Capital One peaked at about 90 in early 2006. Today's price of 55 is about 35% below those highs. AMX has just reached new all-time highs, recovering all that was lost in the financial market collapse. Meanwhile, DFS continues to set all time highs and is over 35% higher than its pre crisis peak in mid 2007. Especially when compared to Discover's focused business strategy, Capital One's dilutive acquisitions are just not measuring up.
Dead Short Willy - You are comparing apples and oranges. Over the interval in question (2006-present)), COF made the decision to diversify into a full fledged bank. DFS and AXP are still fundamentally credit card issuers. They have suceeded in that they are now a top10 bank in the US. . The bank diversification came at a short term cost over the last 5 years and it was certainly impacted by the recession, But if you shrink your assessment window to the last 5 years COF has pretty much rebounded to 2008 pre-recession state. And based on the fact that the most recent large acquisitions (HSBC and ING - acquired in the middle of this recession) have hardly had a chance to fully bake in, I would say that the jury is still out (pessimist) or the broader based diversification is only foundationally set and the value will be exposed over the next 2 years (optimist). You must have gotten your #$%$ handed to you in a COF short transaction Dead Willy.
keats, I don't follow the message boards much, and I certainly avoid the financial cesspool (no real value in any of them). However, I can spot a corporate monkey from a long way away, Last I checked, pretty much everyone in equities are looking for real returns. Top-10 rankings, bank diversification, "shrink your assessment window," etc. amount to nothing more than corporate spin and sales pitch to the analyst and/or employee communities; you've got to be a member of one of those classes. I'm thinking you're a COF employee. You're seem a little too biased to be an analyst.
Keats_lllc: First off, I am not a short. On the contrary, I am decidedly long COF, and the only time I had my #$%$ handed to me was when COF collapsed from 90 to 8 during 2006 - 2009. I am of course pleased that the stock has recovered to 55. But facts are facts: both Discover and AXP share prices have navigated the financial crisis much better than COF. It is my opinion that one of the reasons for that underperformance is a near constant $30 billion COF acquisition spree that has substantially diluted shareholders.
You indicated that COF has "suceeded in that they are now a top10 bank in the US". That is a Rich Fairbank goal, not a shareholder goal. Did owning shares in a top ten bank protect Citi and Bank of America shareholders? You also say that "DFS and AXP are still fundamentally credit card issuers". Aside from why an investor should care if the business risks/rewards are properly managed, I think COF is also fundamentally a credit card business, and a more risky one than either AXP or DFS.

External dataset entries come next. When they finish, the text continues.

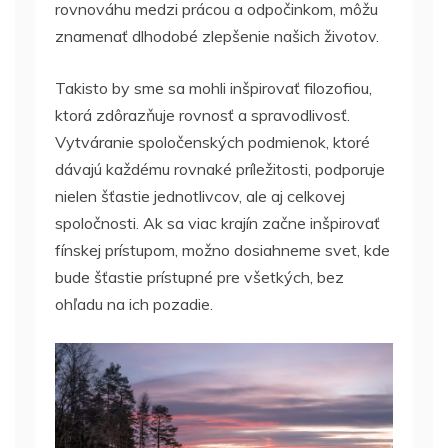
rovnováhu medzi prácou a odpočinkom, môžu
znamenať dlhodobé zlepšenie našich životov.
Takisto by sme sa mohli inšpirovať filozofiou,
ktorá zdôrazňuje rovnosť a spravodlivosť.
Vytváranie spoločenských podmienok, ktoré
dávajú každému rovnaké príležitosti, podporuje
nielen šťastie jednotlivcov, ale aj celkovej
spoločnosti. Ak sa viac krajín začne inšpirovať
fínskej prístupom, možno dosiahneme svet, kde
bude šťastie prístupné pre všetkých, bez
ohľadu na ich pozadie.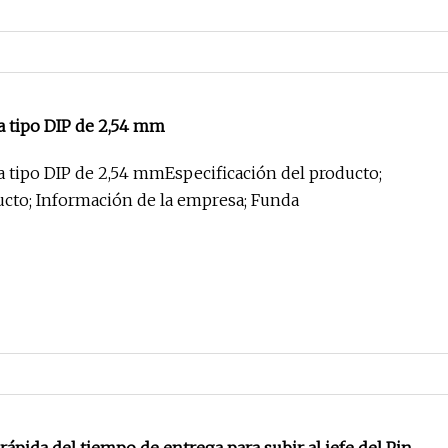
 tipo DIP de 2,54 mm
tipo DIP de 2,54 mmEspecificación del producto;
Imagen del producto; Información de la empresa; Funda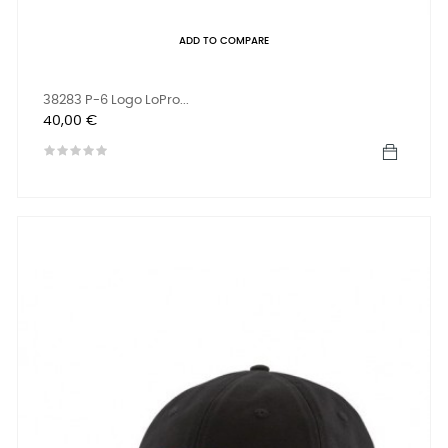
ADD TO COMPARE
38283 P-6 Logo LoPro...
Prix
40,00 €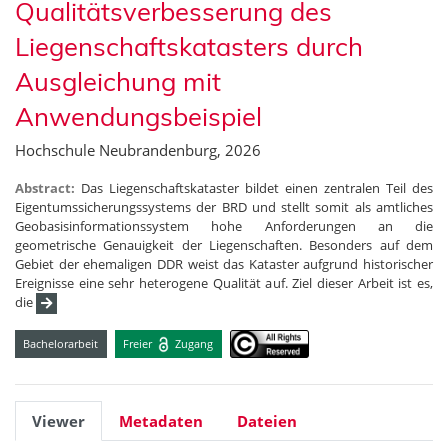
Qualitätsverbesserung des
Liegenschaftskatasters durch
Ausgleichung mit
Anwendungsbeispiel
Hochschule Neubrandenburg, 2026
Abstract:
Das Liegenschaftskataster bildet einen zentralen Teil des
Eigentumssicherungssystems der BRD und stellt somit als amtliches
Geobasisinformationssystem hohe Anforderungen an die
geometrische Genauigkeit der Liegenschaften. Besonders auf dem
Gebiet der ehemaligen DDR weist das Kataster aufgrund historischer
Ereignisse eine sehr heterogene Qualität auf. Ziel dieser Arbeit ist es,
die
Bachelorarbeit
Freier
Zugang
Viewer
Metadaten
Dateien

You may be correct that the ING and HSBC acquisitions will yet deliver shareholder value. However, I believe the recent stress tests indicate that in the Federal Reserve's eyes COF is relatively under capitalized for its business model. I find it interesting that COF is selling the Best Buy portfolio so soon after buying it as part of the HSBC deal. Maybe management thinks they need that additional capital to go forward with the dividend increase and share buy backs? The CARR release tomorrow should give us a clearer picture. I suspect both of us will be disappointed that the Fed is not yet ready to agree more than a minimal dividend increase.